The analogue cable even twins up as a radio antennae, which wraps around the lower half of the StreamR like a little belt – making for a brilliant use of space that bundles various kinds of functionality together. At the rear of the speaker you'll also find a Bluetooth pairing button, and a sync button for refreshing your radio stations (to improve the connection).
There are also four preset buttons for your favorite radio stations. It’s a shame not to be able to add Spotify playlists and the like, but Pure has saved more of those premium features for the Pure DiscovR.
You’ll need to add the speaker to the Pure Home app (iOS / Android) on your phone, and link up with an Amazon account to start using Alexa. Once set up it’s pretty ease to use: we found the speaker would regularly disconnect from the app, though this would only really affect the capabilities of Alexa – which we didn’t find much use for.
The voice control is hold-to-speak, meaning you need to press on the Pure logo (the ‘conch’ button) for Alexa to hear your command. Considering how straightforward the volume and source buttons are, and how you need to link up with your smartphone for music streaming anyway, needing to use a physical button defeats the point of a convenient, hands-free smart assistant.
These voice command features are again more advanced in the DiscovR model, but it doesn’t seem like Alexa really has much to offer in the Pure StreamR.
Pure has a long history of manufacturing quality audio products, and the Pure StreamR does not disappoint in terms of sound.
The speaker packs in a single tweeter in the raised part of the body, with a two-inch subwoofer in the base. The raised section also creates a funnel of air underneath the drivers, giving a pleasing resonance to the sound and a firmer bass than you might expect for the size.
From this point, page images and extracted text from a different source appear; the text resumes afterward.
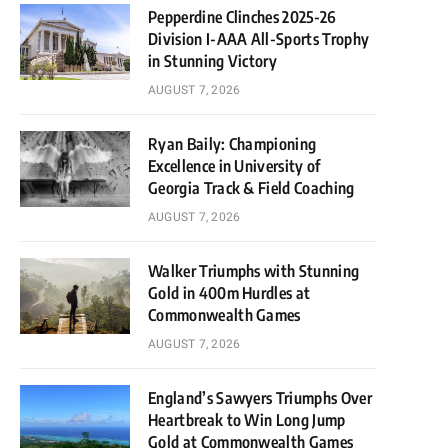
Pepperdine Clinches 2025-26
Division I-AAA All-Sports Trophy
in Stunning Victory
AUGUST 7, 2026
Ryan Baily: Championing
Excellence in University of
Georgia Track & Field Coaching
AUGUST 7, 2026
Walker Triumphs with Stunning
Gold in 400m Hurdles at
Commonwealth Games
AUGUST 7, 2026
England’s Sawyers Triumphs Over
Heartbreak to Win Long Jump
Gold at Commonwealth Games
What’s most impressive is how well the audio detail holds up at higher volumes. Listening to God’s Favorite Customer by Father John Misty, the track’s gorgeous vocals were out in full force, the track’s steady percussion aptly handled by the StreamR’s subwoofer.
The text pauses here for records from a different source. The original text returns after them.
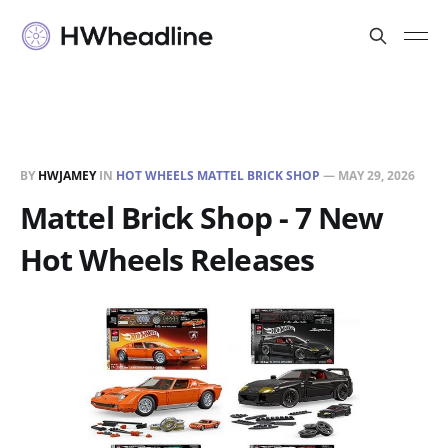
BY
HWJAMEY
IN
HOT WHEELS MATTEL BRICK SHOP
—
MAY 29, 2026
Mattel Brick Shop - 7 New
Hot Wheels Releases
This is a speaker designed with radio in mind, and the Pure StreamR is equally at home with chat shows and talking heads as it is with pop bangers or slow country rock.
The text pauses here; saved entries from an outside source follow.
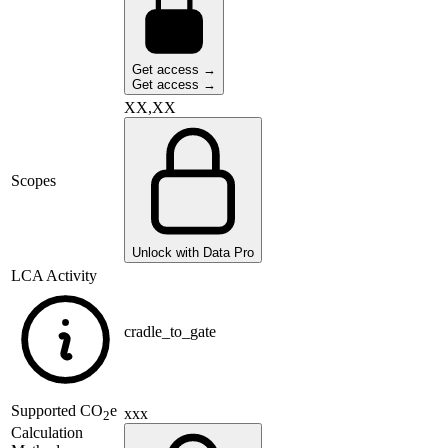
Get access →
Get access →
XX,XX
Scopes
Unlock with Data Pro
LCA Activity
cradle_to_gate
Supported
CO
e
xxx
2
Calculation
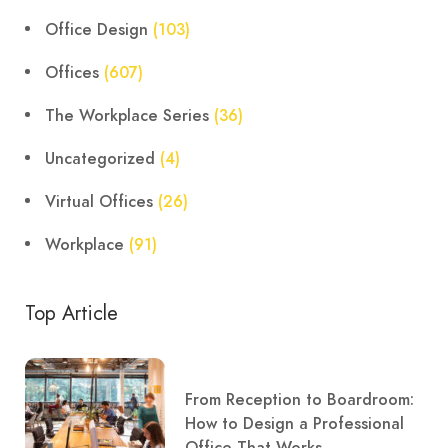
Office Design
(103)
Offices
(607)
The Workplace Series
(36)
Uncategorized
(4)
Virtual Offices
(26)
Workplace
(91)
Top Article
From Reception to Boardroom:
How to Design a Professional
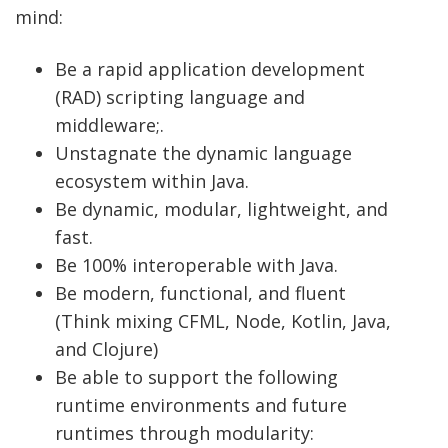
mind:
Be a rapid application development
(RAD) scripting language and
middleware;.
Unstagnate the dynamic language
ecosystem within Java.
Be dynamic, modular, lightweight, and
fast.
Be 100% interoperable with Java.
Be modern, functional, and fluent
(Think mixing CFML, Node, Kotlin, Java,
and Clojure)
Be able to support the following
runtime environments and future
runtimes through modularity:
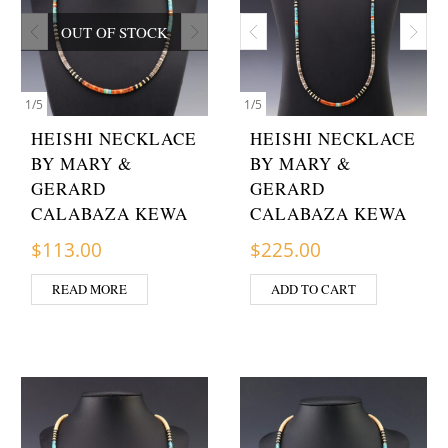
OUT OF STOCK
1
/
5
1
/
5
HEISHI NECKLACE
HEISHI NECKLACE
BY MARY &
BY MARY &
GERARD
GERARD
CALABAZA KEWA
CALABAZA KEWA
$
113.00
$
225.00
READ MORE
ADD TO CART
There are a lot of Bluetooth speakers that settle for tinny audio, and the faithfully-recreated sound in the StreamR shows that doesn’t have to be the case. It’s not a quiet speaker either – unless you want it to be. It can really belt out sound for its compact size, and we were happily wandering our flat with the StreamR’s audio calling out to us from the other room.
As an Alexa speaker, the £169 StreamR is closest in price to the Amazon Echo Plus (£139), though the StreamR packs in FM and DAB+ radio while matching Amazon’s speaker in terms of sound quality.
The Echo Plus technically goes louder, with bigger bass, but the sound isn't quite as controlled, and you'll find the audio on the StreamR more faithful to the tracks you're listening to.
The Pure StreamR looks to bridge the company’s radio heritage with a modern form factor and the beginnings of voice control, to appeal to a wide audience across generations.
This speaker can certainly deliver on sound, with a detailed and controlled output that holds up right to the StreamR’s max volume – and the StreamR’s innovative design choices really do stand out in a bloated market.
It’s the smart capabilities, however, that caused us frustration. Alexa doesn’t quite feel at home, with hesitant hold-to-speak voice functionality that simply doesn’t add much value in a portable speaker.
With a more fleshed-out offering in the £229 Pure DiscovR, and a cheaper, waterproof speaker (the £119 Pure StreamR Splash) for outdoor use coming later in the year, the StreamR may end up being lost in the middle. But for those after a well-made and stylish Bluetooth speaker, one that can offer both wireless streaming and FM / DAB+ radio, this may be just what you need.